Available data:

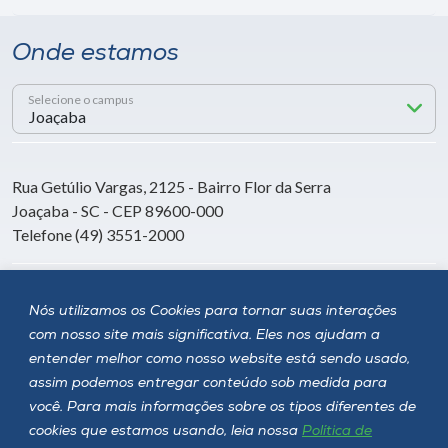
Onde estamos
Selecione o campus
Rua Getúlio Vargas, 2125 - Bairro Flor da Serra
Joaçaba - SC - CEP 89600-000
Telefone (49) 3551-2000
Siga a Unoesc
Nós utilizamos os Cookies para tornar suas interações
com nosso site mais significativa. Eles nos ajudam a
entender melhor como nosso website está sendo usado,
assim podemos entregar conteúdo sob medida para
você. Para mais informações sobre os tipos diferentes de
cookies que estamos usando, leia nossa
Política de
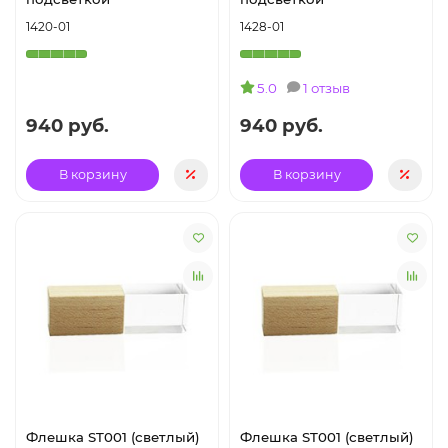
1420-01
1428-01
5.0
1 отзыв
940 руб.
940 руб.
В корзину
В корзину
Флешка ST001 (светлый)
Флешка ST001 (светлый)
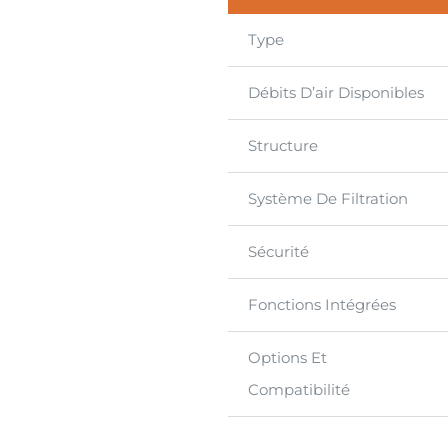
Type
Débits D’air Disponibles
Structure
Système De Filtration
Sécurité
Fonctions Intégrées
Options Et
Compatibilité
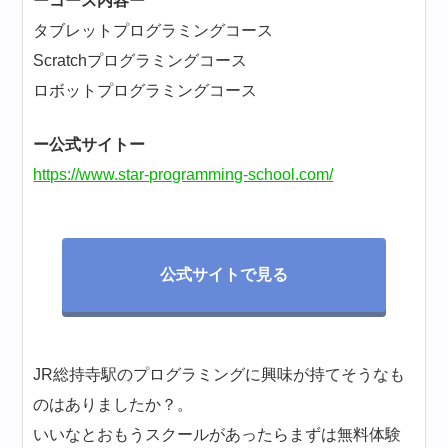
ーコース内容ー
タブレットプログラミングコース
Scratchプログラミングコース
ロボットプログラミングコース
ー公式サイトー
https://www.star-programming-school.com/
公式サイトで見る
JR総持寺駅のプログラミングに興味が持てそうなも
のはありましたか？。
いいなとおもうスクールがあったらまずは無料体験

Your task:
Output all entries unchanged; skip the pictures.

Result:
Onde estamos
Selecione o campus
Rua Getúlio Vargas, 2125 - Bairro Flor da Serra
Joaçaba - SC - CEP 89600-000
Telefone (49) 3551-2000
Siga a Unoesc
Nós utilizamos os Cookies para tornar suas interações
com nosso site mais significativa. Eles nos ajudam a
entender melhor como nosso website está sendo usado,
assim podemos entregar conteúdo sob medida para
você. Para mais informações sobre os tipos diferentes de
cookies que estamos usando, leia nossa
Política de
1420-01
1428-01
5.0
1 отзыв
940 руб.
940 руб.
В корзину
В корзину
Флешка ST001 (светлый)
Флешка ST001 (светлый)
Type
Débits D’air Disponibles
Structure
Système De Filtration
Sécurité
Fonctions Intégrées
Options Et
Compatibilité
ーコース内容ー
タブレットプログラミングコース
Scratchプログラミングコース
ロボットプログラミングコース
ー公式サイトー
https://www.star-programming-school.com/
公式サイトで見る
JR総持寺駅のプログラミングに興味が持てそうなも
のはありましたか？。
いいなとおもうスクールがあったらまずは無料体験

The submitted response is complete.